Une question de souveraineté énergétique et industrielle
Durant cette période de doute, la France a aussi momentanément oublié que les technologies nucléaires sont des technologies de souveraineté. Elle a ainsi laissé certains pays s’emparer de technologies françaises, réalisant bien tardivement les risques que représente une dépendance technologique, par exemple pour la maintenance des centrales nucléaires. Le rachat en 2015 par le groupe américain General Electric (GE) d’Alstom Power, une entreprise stratégique française en charge notamment de produire et de maintenir les 58 turbines Arabelle qui font tourner nos centrales atomiques, illustre bien cette perte de souveraineté industrielle française.

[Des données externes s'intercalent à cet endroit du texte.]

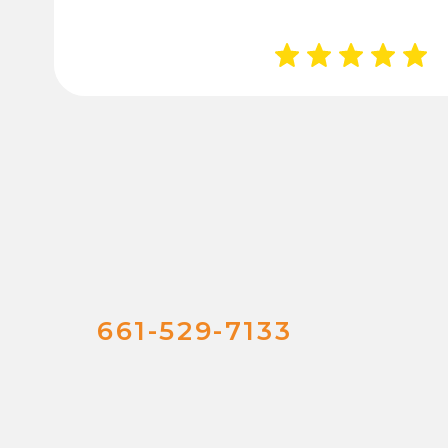
661-529-7133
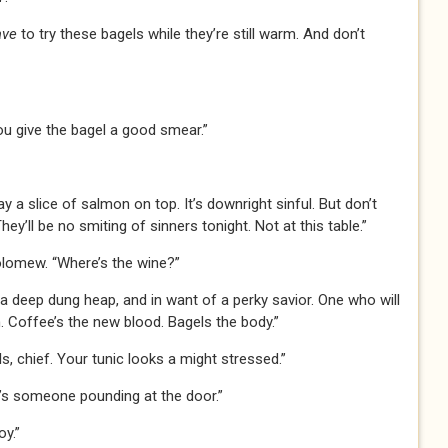
ave
to try these bagels while they’re still warm. And don’t
 you give the bagel a good smear.”
 a slice of salmon on top. It’s downright sinful. But don’t
ey’ll be no smiting of sinners tonight. Not at this table.”
olomew. “Where’s the wine?”
n a deep dung heap, and in want of a perky savior. One who will
 Coffee’s the new blood. Bagels the body.”
s, chief. Your tunic looks a might stressed.”
re’s someone pounding at the door.”
oy.”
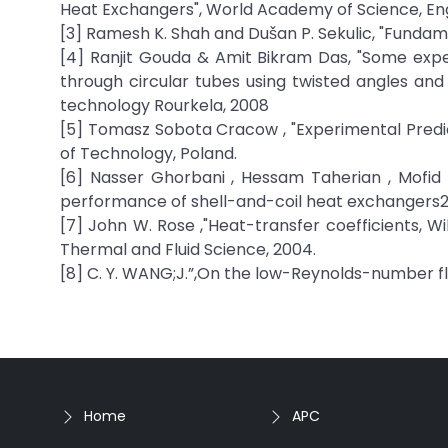
Heat Exchangers", World Academy of Science, En
[3] Ramesh K. Shah and Dušan P. Sekulic, "Fundam
[4] Ranjit Gouda & Amit Bikram Das, "Some exper
through circular tubes using twisted angles and
technology Rourkela, 2008
[5] Tomasz Sobota Cracow , "Experimental Predict
of Technology, Poland.
[6] Nasser Ghorbani , Hessam Taherian , Mofid 
performance of shell-and-coil heat exchangers2
[7] John W. Rose ,"Heat-transfer coefficients, 
Thermal and Fluid Science, 2004.
[8] C. Y. WANG;J.”,On the low-Reynolds-number flow 
Home
APC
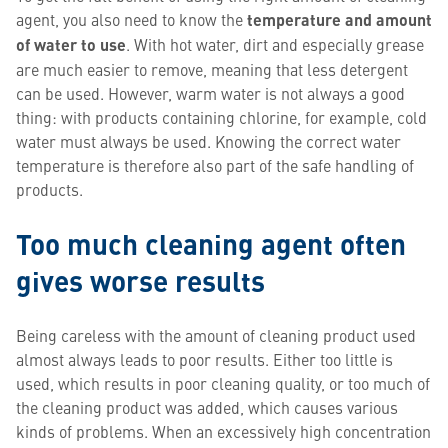
agent, you also need to know the
temperature and amount
of water to use
. With hot water, dirt and especially grease
are much easier to remove, meaning that less detergent
can be used. However, warm water is not always a good
thing: with products containing chlorine, for example, cold
water must always be used. Knowing the correct water
temperature is therefore also part of the safe handling of
products.
Too much cleaning agent often
gives worse results
Being careless with the amount of cleaning product used
almost always leads to poor results. Either too little is
used, which results in poor cleaning quality, or too much of
the cleaning product was added, which causes various
kinds of problems. When an excessively high concentration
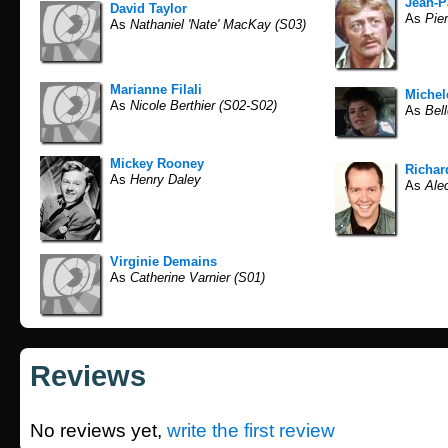
Jean-P
David Taylor
As
Pier
As
Nathaniel 'Nate' MacKay (S03)
Marianne Filali
Michel
As
Nicole Berthier (S02-S02)
As
Bell
Mickey Rooney
Richar
As
Henry Daley
As
Ale
Virginie Demains
As
Catherine Varnier (S01)
Reviews
No reviews yet,
write the first review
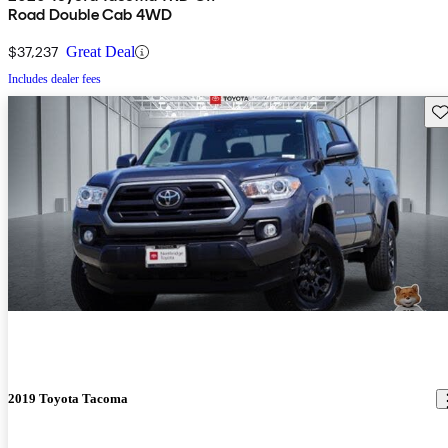
Road Double Cab 4WD
$37,237
Great Deal
Includes dealer fees
Sav
2019 Toyota Tacoma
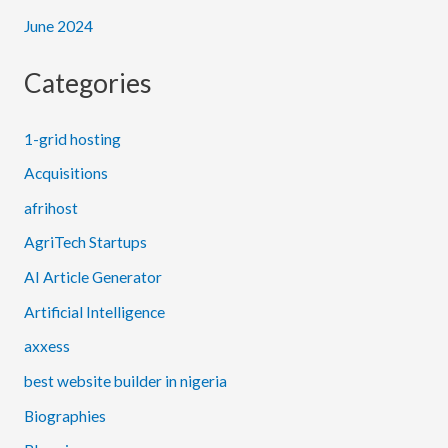
June 2024
Categories
1-grid hosting
Acquisitions
afrihost
AgriTech Startups
AI Article Generator
Artificial Intelligence
axxess
best website builder in nigeria
Biographies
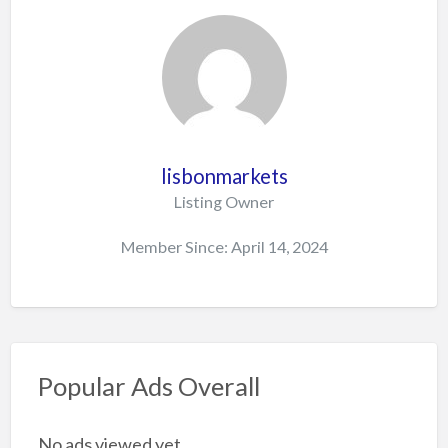
lisbonmarkets
Listing Owner
Member Since: April 14, 2024
Popular Ads Overall
No ads viewed yet.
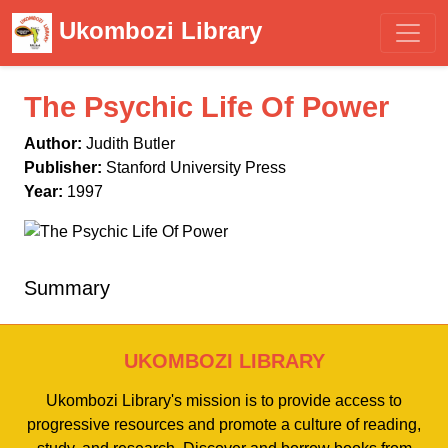
Ukombozi Library
The Psychic Life Of Power
Author:
Judith Butler
Publisher:
Stanford University Press
Year:
1997
Summary
UKOMBOZI LIBRARY
Ukombozi Library's mission is to provide access to
progressive resources and promote a culture of reading,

En 2016, GE a engagé un bras de fer avec EDF pour modifier le contrat d’entretien des turbines Arabelle, allant même jusqu’à suspendre, pendant quelques jours, le travail de ses équipes dans les centrales françaises. Plus discrètes mais tout aussi indispensables que les grands groupes, les PME sont également vulnérables, alerte Bertin Technologies : « La souveraineté française en matière de radioprotection et de mesure de radioactivité a été mise en difficulté ces dernières années avec le rachat par des fonds américains de sociétés françaises dépositaires d’un savoir-faire développé avec EDF et le CEA : le leader mondial dans le domaine de la radioprotection et de la mesure de la radioactivité est en effet une entreprise américaine qui a racheté récemment plusieurs sociétés d’excellence françaises, écrasant toute la concurrence », ajoute le président de Bertin, qui a eu la chance de retrouver son indépendance avec l’appui du FCDE, fonds d’investissement français.

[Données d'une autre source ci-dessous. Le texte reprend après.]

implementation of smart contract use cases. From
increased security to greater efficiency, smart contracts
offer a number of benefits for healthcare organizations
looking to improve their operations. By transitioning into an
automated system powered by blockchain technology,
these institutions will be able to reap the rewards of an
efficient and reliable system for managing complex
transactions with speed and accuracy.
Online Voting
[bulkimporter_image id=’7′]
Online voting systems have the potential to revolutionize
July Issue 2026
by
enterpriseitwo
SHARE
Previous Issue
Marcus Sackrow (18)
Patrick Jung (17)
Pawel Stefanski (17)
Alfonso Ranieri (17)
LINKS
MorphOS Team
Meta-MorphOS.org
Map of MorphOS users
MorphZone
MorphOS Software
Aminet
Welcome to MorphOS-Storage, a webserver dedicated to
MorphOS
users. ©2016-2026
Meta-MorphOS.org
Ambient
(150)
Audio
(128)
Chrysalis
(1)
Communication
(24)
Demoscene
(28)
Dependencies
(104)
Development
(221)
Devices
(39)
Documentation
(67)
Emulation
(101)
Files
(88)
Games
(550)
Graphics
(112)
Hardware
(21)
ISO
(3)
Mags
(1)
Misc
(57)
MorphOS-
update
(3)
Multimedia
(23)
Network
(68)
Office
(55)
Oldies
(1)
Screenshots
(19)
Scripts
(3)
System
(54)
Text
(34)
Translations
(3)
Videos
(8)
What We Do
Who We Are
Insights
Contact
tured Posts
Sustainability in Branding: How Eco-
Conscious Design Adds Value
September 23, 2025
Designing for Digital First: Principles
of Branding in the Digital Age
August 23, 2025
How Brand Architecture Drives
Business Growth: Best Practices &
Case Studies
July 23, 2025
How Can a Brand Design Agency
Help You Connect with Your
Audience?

Ces vulnérabilités restent portant inacceptables sur un sujet aussi stratégique : la France ne peut pas être en situation de dépendance vis-à-vis d’entreprises étrangères aux intérêts divergents. Aujourd’hui, le pouvoir français semble redécouvrir la nécessité de disposer d’une production énergétique souveraine, ce qui impose de garder la maîtrise de la production et de l’usage des technologies critiques. C’est une donnée cruciale à prendre en compte dans la restructuration de la filière, menée par EDF, en privilégiant, tout au long de la chaîne de valeur, les entreprises spécialisées françaises ou européennes. Car, comme le dit aujourd’hui Emmanuel Macron, « reprendre le contrôle de notre destin énergétique, ce n’est pas seulement ne plus dépendre des importations d’énergies fossiles, c’est aussi maîtriser en France les savoir-faire indispensables et disposer des éléments critiques pour la production d’énergie nucléaire. C’est asseoir la souveraineté énergétique sur une souveraineté industrielle ».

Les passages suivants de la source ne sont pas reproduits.